5 months ago, as I said an overflow calls assist system was established and I was on it. Not because I fucking volunteered, I was forced. To which I said ‘fuck this bullshit, stupid ass morons’, but only in my head, out laud I said ‘ok’. And the madness began. This was not an overflow assist, my phone was ringing none stop. Which means people who were supposed to be picking up the phones were understaffed, poorly managed, or brain dead. Either way something was not quite right. And I sincerely delivered my findings to their most senior-est supervisor. To which he sent me an email which pretty much read ‘I don’t care, keep answering the phone’. To which I got really upset, mad, and then just unplugged my phone completely. And then one day this same management couldn’t get hold of me, hint: the unplugged phone, so we bargained. I would start answering their calls, and they would take me off the overflow assist system.

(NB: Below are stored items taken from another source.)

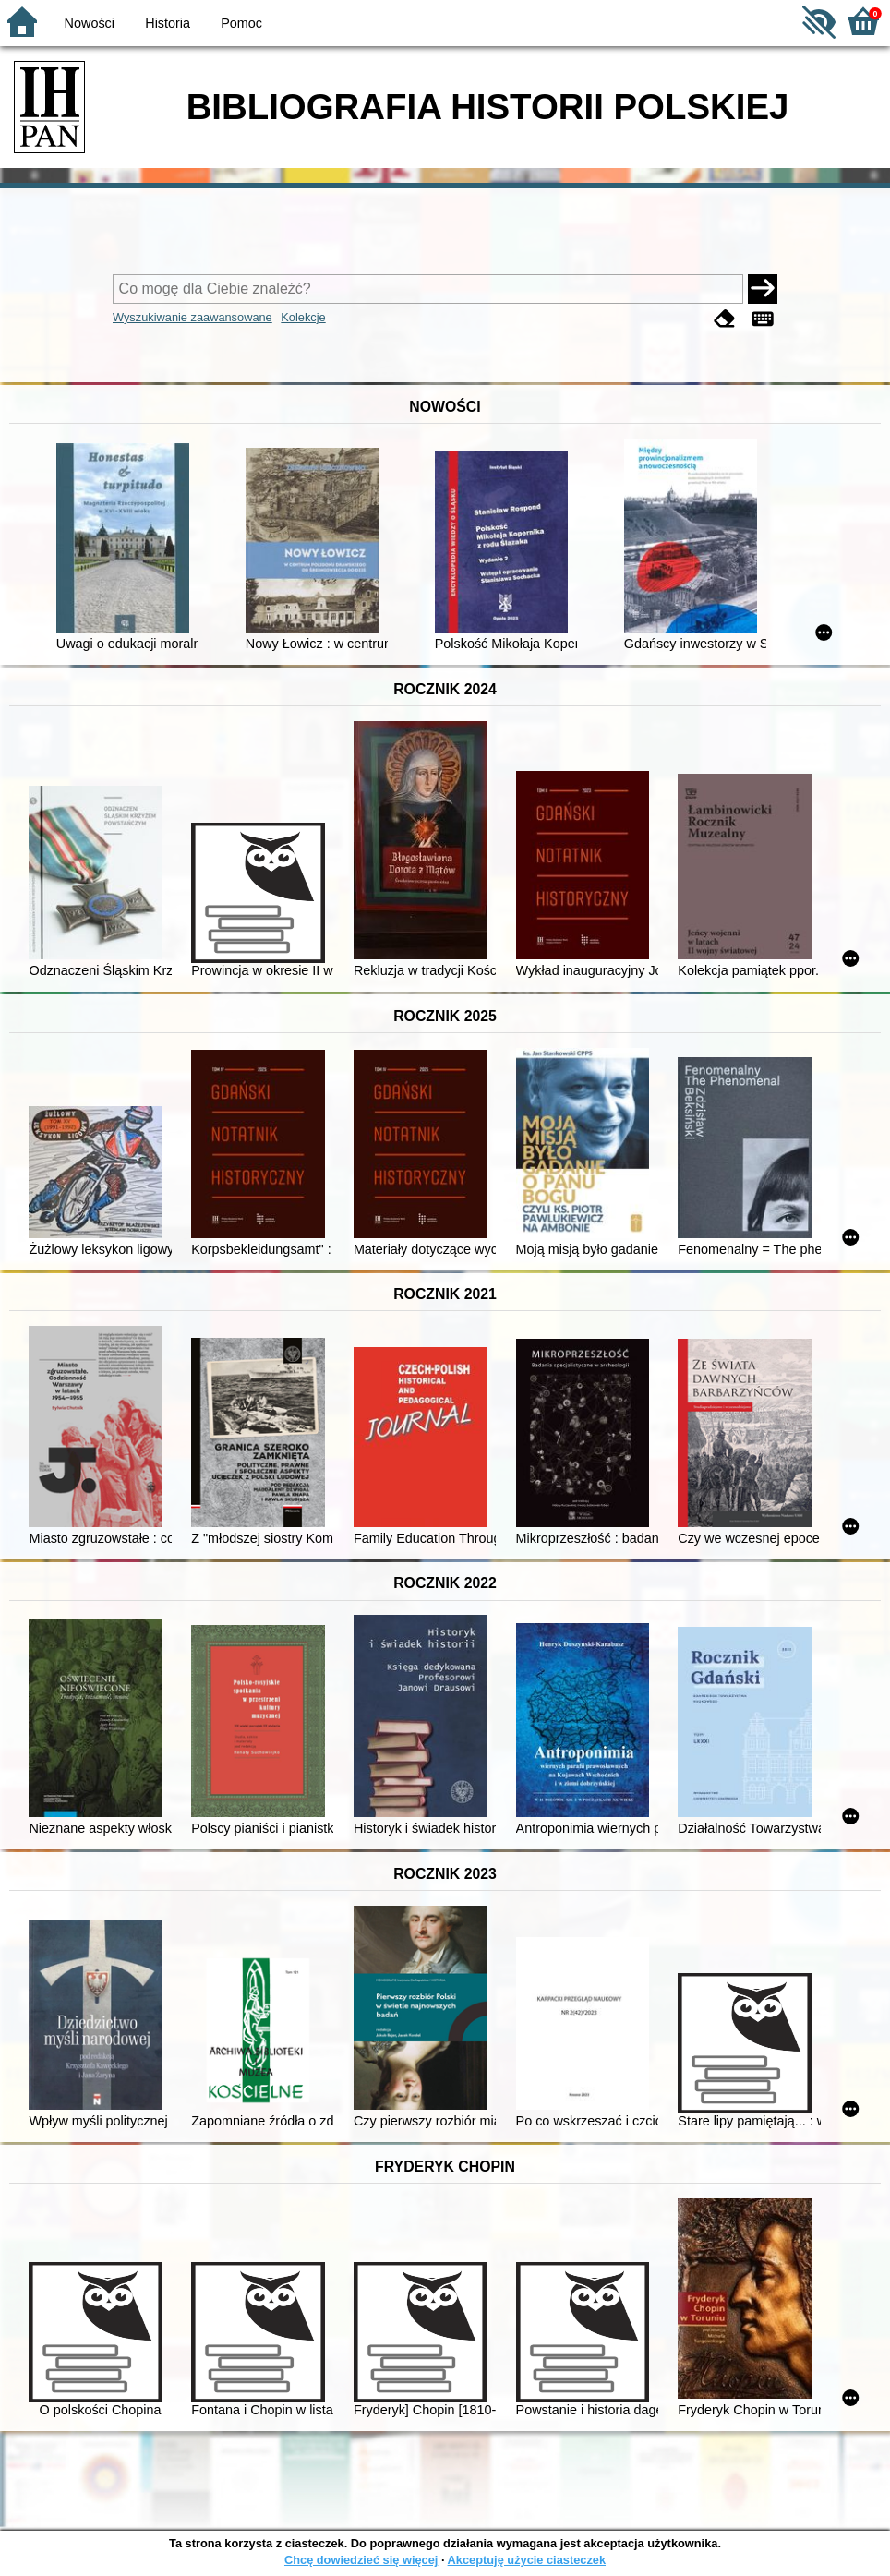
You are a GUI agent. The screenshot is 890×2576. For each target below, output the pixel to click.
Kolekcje (303, 317)
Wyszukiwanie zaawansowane (192, 317)
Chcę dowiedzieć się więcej (361, 2560)
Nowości (89, 23)
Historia (167, 23)
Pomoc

Flash-forward, current times. Same phone and customer service issues. We solve it by implementing the same exact overflow calls assist system. And we put me on it. Again. DAFAQ. Admittedly I am good on the phone, and I don’t mind doing it for the most part because you get to talk to the strangest people, and feel better about how normal you actually are. Problem is I’m expected to be doing this on top of my regular work shit. And you might start understanding my
hatred toward human kind frustration. So I decided fuck it, if they want me answering the calls, I’ll answer the calls. And we actually get phone statistics, and I answered 157 calls on Monday alone, probably more on each of the following days.
You know that feeling of hatred that starts growing as a tiny seed of dissatisfaction, and then turns into an all-consuming aggression, and then takes a complete 360 degrees turn, and becomes a cool, and patient revenge. Like Monte Cristo style. Yeah, that. Like my head was splitting so badly after a few days, I came home one night and just sat staring into an open window until it was time to go to sleep. Like I felt I now understood pure evil.
Ok, ok I get. All my statements are grossly exaggerated. But sarcasm and exaggeration is what I do. During my free time. When I’m not answering phone calls.
I apologize if this post was not much entertaining. It was not an entreating week for me. In conclusion, screw people, customer service, call centers, and management. And also inspirational quotes because God I hate those.